→ EXERCISE
Images excluded, return every record exactly as it reads.

══════

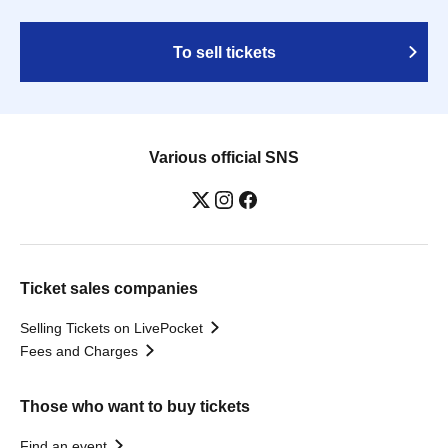
To sell tickets
Various official SNS
Ticket sales companies
Selling Tickets on LivePocket
Fees and Charges
Those who want to buy tickets
Find an event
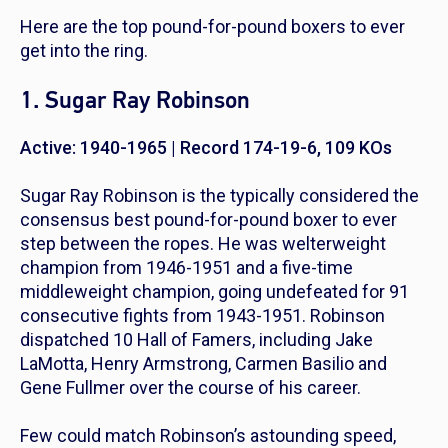
Here are the top pound-for-pound boxers to ever
get into the ring.
1. Sugar Ray Robinson
Active: 1940-1965 | Record 174-19-6, 109 KOs
Sugar Ray Robinson is the typically considered the
consensus best pound-for-pound boxer to ever
step between the ropes. He was welterweight
champion from 1946-1951 and a five-time
middleweight champion, going undefeated for 91
consecutive fights from 1943-1951. Robinson
dispatched 10 Hall of Famers, including Jake
LaMotta, Henry Armstrong, Carmen Basilio and
Gene Fullmer over the course of his career.
Few could match Robinson’s astounding speed,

══════

→ OUTPUT OF THE EXERCISE
To sell tickets
Various official SNS
Ticket sales companies
Selling Tickets on LivePocket
Fees and Charges
Those who want to buy tickets
Find an event
Here are the top pound-for-pound boxers to ever
get into the ring.
1. Sugar Ray Robinson
Active: 1940-1965 | Record 174-19-6, 109 KOs
Sugar Ray Robinson is the typically considered the
consensus best pound-for-pound boxer to ever
step between the ropes. He was welterweight
champion from 1946-1951 and a five-time
middleweight champion, going undefeated for 91
consecutive fights from 1943-1951. Robinson
dispatched 10 Hall of Famers, including Jake
LaMotta, Henry Armstrong, Carmen Basilio and
Gene Fullmer over the course of his career.
Few could match Robinson’s astounding speed,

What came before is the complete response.